SCANABA - In an effort to make students aware of local manufacturing jobs so they can train for what's available and work in the area, a special partnership has been created between educators, companies and Michigan Works!.

The Upper Peninsula Regional Industrial Manufacturing Skills Alliance and Michigan Works! are increasing awareness of family-sustaining jobs in the U.P. through various activities, explained Robert Micheau of Michigan Works!.

On Wednesday, a group of local teachers from area middle schools and high schools participated in a tour at Engineered Machined Products, a manufacturing company in Escanaba. Representatives from area manufacturing companies will also participate in a Career Expo at the Delta-Schoolcraft Intermediate School District today. Company representatives also visit schools to meet with students.

Article Photos

Rob Jensen, at right, an engineer at Engineered Machined Products in Escanaba, directs teachers on a tour of the company plant Wednesday.
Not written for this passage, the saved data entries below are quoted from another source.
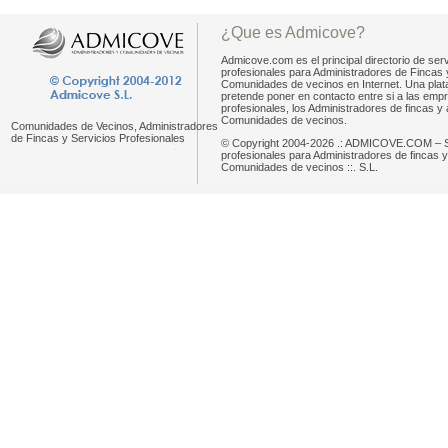
¿Que es Admicove?
Admicove.com es el principal directorio de serv
profesionales para Administradores de Fincas 
Comunidades de vecinos en Internet. Una pla
pretende poner en contacto entre si a las emp
profesionales, los Administradores de fincas y 
Comunidades de vecinos.
Comunidades de Vecinos, Administradores
de Fincas y Servicios Profesionales
© Copyright 2004-2026 .: ADMICOVE.COM – S
profesionales para Administradores de fincas y
Comunidades de vecinos ::. S.L.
Local manufacturers are partnering with area educators, legislators and Michigan Works! to increase awareness of the need for skilled workers for local manufacturing jobs. (Daily Press photo by Jenny Lancour)

"The mission of the (manufacturing skills alliance) is to develop a highly-qualified labor pool to meet the current and future needs of the U.P.'s industrial manufacturers," said Micheau.

Paul Harvey, EMP's director of new business, stated, "Michigan Works! asked us to give a tour to teachers... The idea is for them to get up to speed with the type of jobs we have here so they can help steer students in the direction of manufacturing... Engineering and other skilled worker shortages are of great concern for manufacturers in our area."

Harvey added, "As a company, we feel it's important to be a good partner within our community. Helping kids explore career opportunities is just part of that effort. Teachers have influence over career-related choices and are key partners in this effort to inform the community and students about family-sustaining jobs in the local manufacturing industry."

Rachel Clough, EMP plant manager, told the teachers many people are surprised about how much high technology, such as automation, is taking place here.

But there is not a big pool of skilled workers to employ from the area so companies often hire from outside the region to fill positions, she explained.

That's why EMP is working with local schools, Bay College and MTEC to increase the number of skilled workers available to local manufacturers, she said, adding there are many career paths to choose from in the industry. There is also more likelihood a person hired from the area will continue working in the area, Clough said.